Thakore of Limbdi
- Reign: 30 September 1940 – 6 January 1941
- Predecessor: Daulatsinhji
- Successor: Chhatrasalji
- Born: 10 April 1896
- Died: 6 January 1941 (aged 44)
- Wife: Nand Kunverba ​(m. 1910)​;
- Issue Detail: Ramrajendrasinhji; Prem Kunverba; Dharmendra Kunverba; Chhatrasalji;
- Father: Daulatsinhji
- Mother: Baluba
- Education: Eton College; Rajkumar College, Rajkot;

= Digvijaysinhji =

Thakore of Limbdi from 1940 to 1941

Digvijaysinhji (10 April 1896 – 6 January 1941) was Thakore of Limbdi from 30 September 1940 until his death in 1941.
== Early life, family, and education ==
Digvijaysinhji was born on 10 April 1896 at Jamnagar to Daulatsinhji and his wife Baluba. He was first educated at Rajkumar College in Rajkot and then at Eton College in Eton. He married twice.
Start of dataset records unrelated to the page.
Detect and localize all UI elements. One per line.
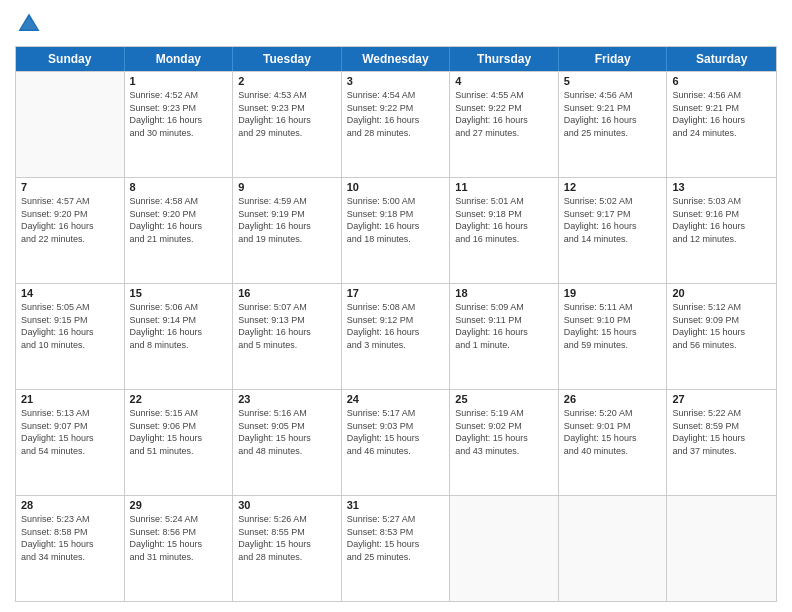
day-cell-19: 19Sunrise: 5:11 AM Sunset: 9:10 PM Dayli… xyxy=(559,284,668,389)
day-info: Sunrise: 5:24 AM Sunset: 8:56 PM Dayligh… xyxy=(130,513,228,563)
header xyxy=(15,10,777,38)
day-cell-27: 27Sunrise: 5:22 AM Sunset: 8:59 PM Dayli… xyxy=(667,390,776,495)
week-row-4: 21Sunrise: 5:13 AM Sunset: 9:07 PM Dayli… xyxy=(16,389,776,495)
empty-cell xyxy=(559,496,668,601)
day-info: Sunrise: 5:12 AM Sunset: 9:09 PM Dayligh… xyxy=(672,301,771,351)
logo-icon xyxy=(15,10,43,38)
day-info: Sunrise: 5:17 AM Sunset: 9:03 PM Dayligh… xyxy=(347,407,445,457)
day-info: Sunrise: 5:07 AM Sunset: 9:13 PM Dayligh… xyxy=(238,301,336,351)
day-cell-22: 22Sunrise: 5:15 AM Sunset: 9:06 PM Dayli… xyxy=(125,390,234,495)
day-number: 17 xyxy=(347,287,445,299)
day-info: Sunrise: 4:59 AM Sunset: 9:19 PM Dayligh… xyxy=(238,195,336,245)
day-number: 6 xyxy=(672,75,771,87)
header-cell-tuesday: Tuesday xyxy=(233,47,342,71)
day-number: 9 xyxy=(238,181,336,193)
day-info: Sunrise: 5:00 AM Sunset: 9:18 PM Dayligh… xyxy=(347,195,445,245)
header-cell-friday: Friday xyxy=(559,47,668,71)
week-row-5: 28Sunrise: 5:23 AM Sunset: 8:58 PM Dayli… xyxy=(16,495,776,601)
empty-cell xyxy=(450,496,559,601)
week-row-2: 7Sunrise: 4:57 AM Sunset: 9:20 PM Daylig… xyxy=(16,177,776,283)
day-cell-14: 14Sunrise: 5:05 AM Sunset: 9:15 PM Dayli… xyxy=(16,284,125,389)
day-info: Sunrise: 4:53 AM Sunset: 9:23 PM Dayligh… xyxy=(238,89,336,139)
day-number: 29 xyxy=(130,499,228,511)
day-info: Sunrise: 5:27 AM Sunset: 8:53 PM Dayligh… xyxy=(347,513,445,563)
day-info: Sunrise: 4:54 AM Sunset: 9:22 PM Dayligh… xyxy=(347,89,445,139)
day-info: Sunrise: 5:23 AM Sunset: 8:58 PM Dayligh… xyxy=(21,513,119,563)
day-cell-9: 9Sunrise: 4:59 AM Sunset: 9:19 PM Daylig… xyxy=(233,178,342,283)
empty-cell xyxy=(667,496,776,601)
day-number: 23 xyxy=(238,393,336,405)
day-info: Sunrise: 5:09 AM Sunset: 9:11 PM Dayligh… xyxy=(455,301,553,351)
day-cell-10: 10Sunrise: 5:00 AM Sunset: 9:18 PM Dayli… xyxy=(342,178,451,283)
logo xyxy=(15,10,47,38)
day-number: 11 xyxy=(455,181,553,193)
day-cell-18: 18Sunrise: 5:09 AM Sunset: 9:11 PM Dayli… xyxy=(450,284,559,389)
day-cell-21: 21Sunrise: 5:13 AM Sunset: 9:07 PM Dayli… xyxy=(16,390,125,495)
day-number: 3 xyxy=(347,75,445,87)
day-cell-26: 26Sunrise: 5:20 AM Sunset: 9:01 PM Dayli… xyxy=(559,390,668,495)
day-info: Sunrise: 4:56 AM Sunset: 9:21 PM Dayligh… xyxy=(564,89,662,139)
day-info: Sunrise: 5:11 AM Sunset: 9:10 PM Dayligh… xyxy=(564,301,662,351)
day-cell-1: 1Sunrise: 4:52 AM Sunset: 9:23 PM Daylig… xyxy=(125,72,234,177)
header-cell-monday: Monday xyxy=(125,47,234,71)
day-info: Sunrise: 4:58 AM Sunset: 9:20 PM Dayligh… xyxy=(130,195,228,245)
day-info: Sunrise: 5:05 AM Sunset: 9:15 PM Dayligh… xyxy=(21,301,119,351)
day-number: 15 xyxy=(130,287,228,299)
day-cell-8: 8Sunrise: 4:58 AM Sunset: 9:20 PM Daylig… xyxy=(125,178,234,283)
day-info: Sunrise: 5:13 AM Sunset: 9:07 PM Dayligh… xyxy=(21,407,119,457)
header-cell-thursday: Thursday xyxy=(450,47,559,71)
day-info: Sunrise: 5:22 AM Sunset: 8:59 PM Dayligh… xyxy=(672,407,771,457)
day-number: 19 xyxy=(564,287,662,299)
day-cell-3: 3Sunrise: 4:54 AM Sunset: 9:22 PM Daylig… xyxy=(342,72,451,177)
day-info: Sunrise: 5:26 AM Sunset: 8:55 PM Dayligh… xyxy=(238,513,336,563)
header-cell-saturday: Saturday xyxy=(667,47,776,71)
day-number: 27 xyxy=(672,393,771,405)
day-number: 14 xyxy=(21,287,119,299)
day-number: 31 xyxy=(347,499,445,511)
day-number: 18 xyxy=(455,287,553,299)
day-number: 2 xyxy=(238,75,336,87)
day-number: 22 xyxy=(130,393,228,405)
day-cell-2: 2Sunrise: 4:53 AM Sunset: 9:23 PM Daylig… xyxy=(233,72,342,177)
day-cell-30: 30Sunrise: 5:26 AM Sunset: 8:55 PM Dayli… xyxy=(233,496,342,601)
day-cell-17: 17Sunrise: 5:08 AM Sunset: 9:12 PM Dayli… xyxy=(342,284,451,389)
header-cell-sunday: Sunday xyxy=(16,47,125,71)
week-row-1: 1Sunrise: 4:52 AM Sunset: 9:23 PM Daylig… xyxy=(16,71,776,177)
day-info: Sunrise: 5:02 AM Sunset: 9:17 PM Dayligh… xyxy=(564,195,662,245)
day-number: 25 xyxy=(455,393,553,405)
day-number: 5 xyxy=(564,75,662,87)
day-info: Sunrise: 4:57 AM Sunset: 9:20 PM Dayligh… xyxy=(21,195,119,245)
empty-cell xyxy=(16,72,125,177)
day-cell-23: 23Sunrise: 5:16 AM Sunset: 9:05 PM Dayli… xyxy=(233,390,342,495)
day-cell-13: 13Sunrise: 5:03 AM Sunset: 9:16 PM Dayli… xyxy=(667,178,776,283)
day-number: 30 xyxy=(238,499,336,511)
day-info: Sunrise: 5:06 AM Sunset: 9:14 PM Dayligh… xyxy=(130,301,228,351)
day-cell-7: 7Sunrise: 4:57 AM Sunset: 9:20 PM Daylig… xyxy=(16,178,125,283)
day-info: Sunrise: 4:56 AM Sunset: 9:21 PM Dayligh… xyxy=(672,89,771,139)
day-info: Sunrise: 5:16 AM Sunset: 9:05 PM Dayligh… xyxy=(238,407,336,457)
day-number: 1 xyxy=(130,75,228,87)
day-number: 4 xyxy=(455,75,553,87)
day-number: 12 xyxy=(564,181,662,193)
day-number: 10 xyxy=(347,181,445,193)
calendar: SundayMondayTuesdayWednesdayThursdayFrid… xyxy=(15,46,777,602)
day-cell-15: 15Sunrise: 5:06 AM Sunset: 9:14 PM Dayli… xyxy=(125,284,234,389)
day-cell-25: 25Sunrise: 5:19 AM Sunset: 9:02 PM Dayli… xyxy=(450,390,559,495)
day-number: 7 xyxy=(21,181,119,193)
day-cell-28: 28Sunrise: 5:23 AM Sunset: 8:58 PM Dayli… xyxy=(16,496,125,601)
day-number: 16 xyxy=(238,287,336,299)
day-number: 20 xyxy=(672,287,771,299)
day-cell-24: 24Sunrise: 5:17 AM Sunset: 9:03 PM Dayli… xyxy=(342,390,451,495)
day-info: Sunrise: 5:08 AM Sunset: 9:12 PM Dayligh… xyxy=(347,301,445,351)
calendar-header: SundayMondayTuesdayWednesdayThursdayFrid… xyxy=(16,47,776,71)
day-number: 28 xyxy=(21,499,119,511)
day-number: 8 xyxy=(130,181,228,193)
day-info: Sunrise: 5:15 AM Sunset: 9:06 PM Dayligh… xyxy=(130,407,228,457)
day-number: 21 xyxy=(21,393,119,405)
day-cell-4: 4Sunrise: 4:55 AM Sunset: 9:22 PM Daylig… xyxy=(450,72,559,177)
day-cell-5: 5Sunrise: 4:56 AM Sunset: 9:21 PM Daylig… xyxy=(559,72,668,177)
day-info: Sunrise: 5:20 AM Sunset: 9:01 PM Dayligh… xyxy=(564,407,662,457)
day-cell-20: 20Sunrise: 5:12 AM Sunset: 9:09 PM Dayli… xyxy=(667,284,776,389)
day-number: 24 xyxy=(347,393,445,405)
day-info: Sunrise: 5:01 AM Sunset: 9:18 PM Dayligh… xyxy=(455,195,553,245)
Firstly, in 1910, to Nand Kunverba, the only daughter of Kesarisinhji, the Maharaja of Idar. This marriage was proposed by Pratap Singh. To mark this marriage, his father established several scholarships to help aid students. By his first wife, he had one son, Ramrajendrasinhji, and two daughters, Prem Kunverba and Dharmendra Kunverba. By his second wife, he had a son, Chhatrasalji. He attended the Delhi Durbar of 1911 with his father.

== Reign ==
Upon the death of his father on 30 September 1940, he succeeded him to the rank, dignity and title of the Thakore of Limbdi. However, his reign was short-lived, as he died 3 months and 7 days after his accession to the throne.

== Death ==
He died on 6 January 1941 and was succeeded by Chhatrasalji as the Thakore of Limbdi.